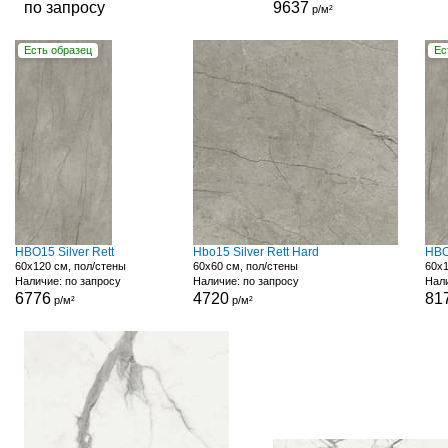
по запросу
9637
р/м²
Есть образец
Ес
HBO15 Silver Rett
Hbo15 Silver Rett Hard
HBO
60x120 см, пол/стены
60x60 см, пол/стены
60x1
Наличие: по запросу
Наличие: по запросу
Нали
6776
4720
81
р/м²
р/м²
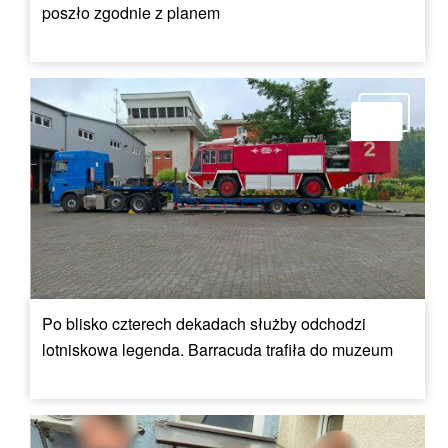
poszło zgodnie z planem
Po blisko czterech dekadach służby odchodzi
lotniskowa legenda. Barracuda trafiła do muzeum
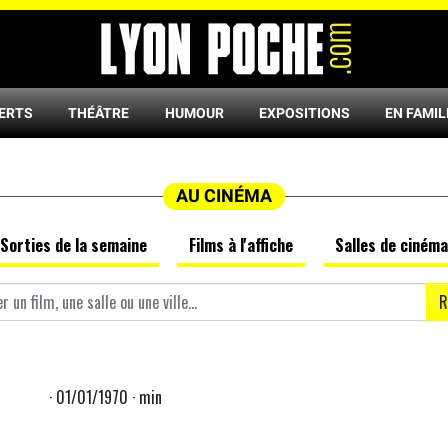
ERTS
THÉÂTRE
HUMOUR
EXPOSITIONS
EN FAMIL
AU CINÉMA
Sorties de la semaine
Films à l'affiche
Salles de cinéma
R
· 01/01/1970 · min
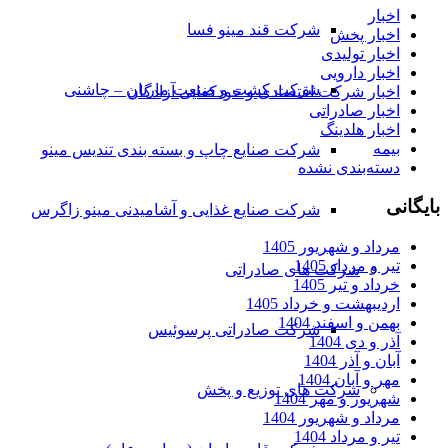
اخبار
شرکت قند مینو فسا
اخبار پخش
اخبار تولیدی
اخبار دارویی
شرکت کشت و صنعت ماریان – چاشنی
اخبار شرکت اقتصادی و خودکفایی آزادگان
اخبار صادراتی
اخبار هلدینگ
بیمه
شرکت صنایع چاپ و بسته بندی تندیس مینو
دسته‌بندی نشده
بایگانی
شرکت صنایع غذایی و آشامیدنی مینو زاگرس
مرداد و شهریور 1405
تیر و مرداد 1405
شرکت های صادراتی
خرداد و تیر 1405
اردیبهشت و خرداد 1405
بهمن و اسفند 1404
شرکت صادراتی پرسوئیس
آذر و دی 1404
آبان و آذر 1404
مهر و آبان 1404
شرکت های توزیع و پخش
شهریور و مهر 1404
مرداد و شهریور 1404
تیر و مرداد 1404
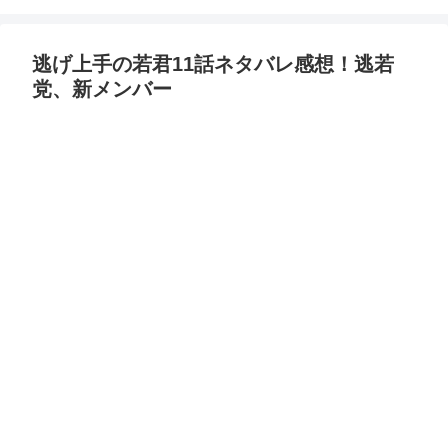
逃げ上手の若君11話ネタバレ感想！逃若
党、新メンバー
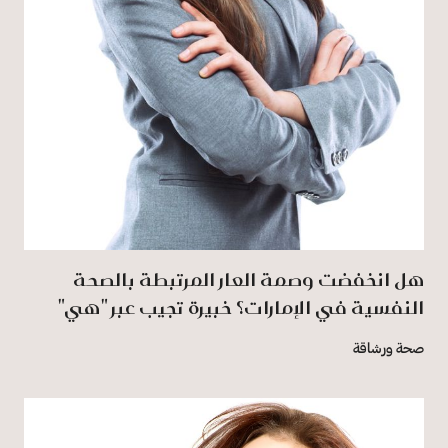
هل انخفضت وصمة العار المرتبطة بالصحة
النفسية في الإمارات؟ خبيرة تجيب عبر "هي"
صحة ورشاقة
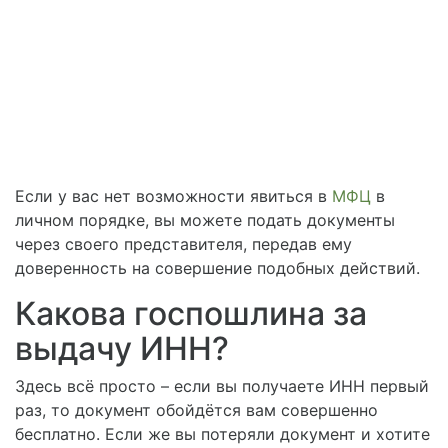
Если у вас нет возможности явиться в
МФЦ
в
личном порядке, вы можете подать документы
через своего представителя, передав ему
доверенность на совершение подобных действий.
Какова госпошлина за
выдачу ИНН?
Здесь всё просто – если вы получаете ИНН первый
раз, то документ обойдётся вам совершенно
бесплатно. Если же вы потеряли документ и хотите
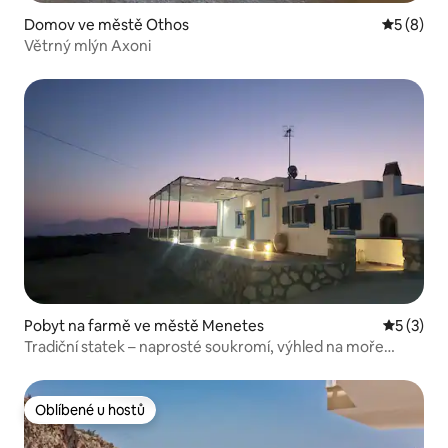
Domov ve městě Othos
Průměrné
5 (8)
Větrný mlýn Axoni
Pobyt na farmě ve městě Menetes
Průměrné
5 (3)
Tradiční statek – naprosté soukromí, výhled na moře
a západ slunce
Oblíbené u hostů
Oblíbené u hostů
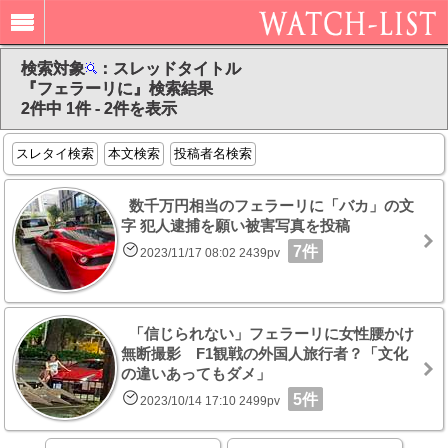
検索対象
：スレッドタイトル
『フェラーリに』検索結果
2件中 1件 - 2件を表示
スレタイ検索
本文検索
投稿者名検索
数千万円相当のフェラーリに「バカ」の文
字 犯人逮捕を願い被害写真を投稿
7件
2023/11/17 08:02 2439pv
「信じられない」フェラーリに女性腰かけ
無断撮影 F1観戦の外国人旅行者？「文化
の違いあってもダメ」
5件
2023/10/14 17:10 2499pv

__Task prompt__:
Copy the records above exactly, from the first line through the line containing "اخبار دارویی", and leave out the pictures.

__Reply__:
по запросу
9637
р/м²
Есть образец
Ес
HBO15 Silver Rett
Hbo15 Silver Rett Hard
HBO
60x120 см, пол/стены
60x60 см, пол/стены
60x1
Наличие: по запросу
Наличие: по запросу
Нали
6776
4720
81
р/м²
р/м²
poszło zgodnie z planem
Po blisko czterech dekadach służby odchodzi
lotniskowa legenda. Barracuda trafiła do muzeum
ERTS
THÉÂTRE
HUMOUR
EXPOSITIONS
EN FAMIL
AU CINÉMA
Sorties de la semaine
Films à l'affiche
Salles de cinéma
R
· 01/01/1970 · min
اخبار
شرکت قند مینو فسا
اخبار پخش
اخبار تولیدی
اخبار دارویی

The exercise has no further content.